**Work required**
The required output is the exact run of lines below that opens at the line with "ngày. Giúp những" and closes at the line with "KẾT NỐI VỚI 5 SẠCH".

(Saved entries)

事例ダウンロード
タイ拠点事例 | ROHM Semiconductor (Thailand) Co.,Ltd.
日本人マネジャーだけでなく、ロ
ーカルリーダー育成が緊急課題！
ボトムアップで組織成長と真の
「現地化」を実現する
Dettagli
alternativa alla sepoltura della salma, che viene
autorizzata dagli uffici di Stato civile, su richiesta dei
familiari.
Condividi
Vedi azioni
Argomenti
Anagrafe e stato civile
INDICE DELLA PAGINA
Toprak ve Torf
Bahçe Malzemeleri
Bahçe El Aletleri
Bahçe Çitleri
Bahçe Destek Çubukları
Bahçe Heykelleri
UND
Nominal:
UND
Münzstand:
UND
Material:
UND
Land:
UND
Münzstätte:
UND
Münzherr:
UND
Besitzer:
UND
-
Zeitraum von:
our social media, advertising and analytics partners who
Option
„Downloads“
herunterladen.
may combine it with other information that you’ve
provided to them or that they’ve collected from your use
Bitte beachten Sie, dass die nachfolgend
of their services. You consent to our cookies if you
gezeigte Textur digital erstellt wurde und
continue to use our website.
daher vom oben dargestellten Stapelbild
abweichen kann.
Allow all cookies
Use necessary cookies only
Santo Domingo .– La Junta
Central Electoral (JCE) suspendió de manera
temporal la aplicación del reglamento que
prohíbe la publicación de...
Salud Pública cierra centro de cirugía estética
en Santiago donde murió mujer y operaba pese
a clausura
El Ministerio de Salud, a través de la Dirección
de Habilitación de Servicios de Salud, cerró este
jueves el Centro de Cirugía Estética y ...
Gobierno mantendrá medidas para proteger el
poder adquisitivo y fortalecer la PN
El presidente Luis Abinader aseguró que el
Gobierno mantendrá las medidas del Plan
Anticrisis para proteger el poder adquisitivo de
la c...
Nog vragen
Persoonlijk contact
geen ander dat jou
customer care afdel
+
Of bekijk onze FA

---

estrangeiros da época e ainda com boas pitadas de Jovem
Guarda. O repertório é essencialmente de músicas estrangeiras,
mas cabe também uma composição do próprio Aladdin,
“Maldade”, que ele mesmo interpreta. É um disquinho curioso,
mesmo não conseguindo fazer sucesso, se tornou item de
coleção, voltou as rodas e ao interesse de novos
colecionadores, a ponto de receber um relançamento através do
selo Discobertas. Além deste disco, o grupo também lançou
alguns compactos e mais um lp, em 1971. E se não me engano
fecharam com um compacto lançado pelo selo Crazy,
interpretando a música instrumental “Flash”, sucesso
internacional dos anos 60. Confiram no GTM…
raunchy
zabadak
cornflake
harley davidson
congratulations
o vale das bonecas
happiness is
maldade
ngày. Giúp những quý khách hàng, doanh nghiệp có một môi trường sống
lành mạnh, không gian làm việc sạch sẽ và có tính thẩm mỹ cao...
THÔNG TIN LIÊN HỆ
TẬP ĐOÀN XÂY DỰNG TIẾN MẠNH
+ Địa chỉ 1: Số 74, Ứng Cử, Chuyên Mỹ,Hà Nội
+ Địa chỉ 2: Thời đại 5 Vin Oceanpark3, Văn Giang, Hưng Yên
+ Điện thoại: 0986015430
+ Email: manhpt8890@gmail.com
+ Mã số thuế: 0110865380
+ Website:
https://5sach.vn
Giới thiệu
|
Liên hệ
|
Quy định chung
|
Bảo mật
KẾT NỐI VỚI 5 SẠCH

**Exercise response**
ngày. Giúp những quý khách hàng, doanh nghiệp có một môi trường sống
lành mạnh, không gian làm việc sạch sẽ và có tính thẩm mỹ cao...
THÔNG TIN LIÊN HỆ
TẬP ĐOÀN XÂY DỰNG TIẾN MẠNH
+ Địa chỉ 1: Số 74, Ứng Cử, Chuyên Mỹ,Hà Nội
+ Địa chỉ 2: Thời đại 5 Vin Oceanpark3, Văn Giang, Hưng Yên
+ Điện thoại: 0986015430
+ Email: manhpt8890@gmail.com
+ Mã số thuế: 0110865380
+ Website:
https://5sach.vn
Giới thiệu
|
Liên hệ
|
Quy định chung
|
Bảo mật
KẾT NỐI VỚI 5 SẠCH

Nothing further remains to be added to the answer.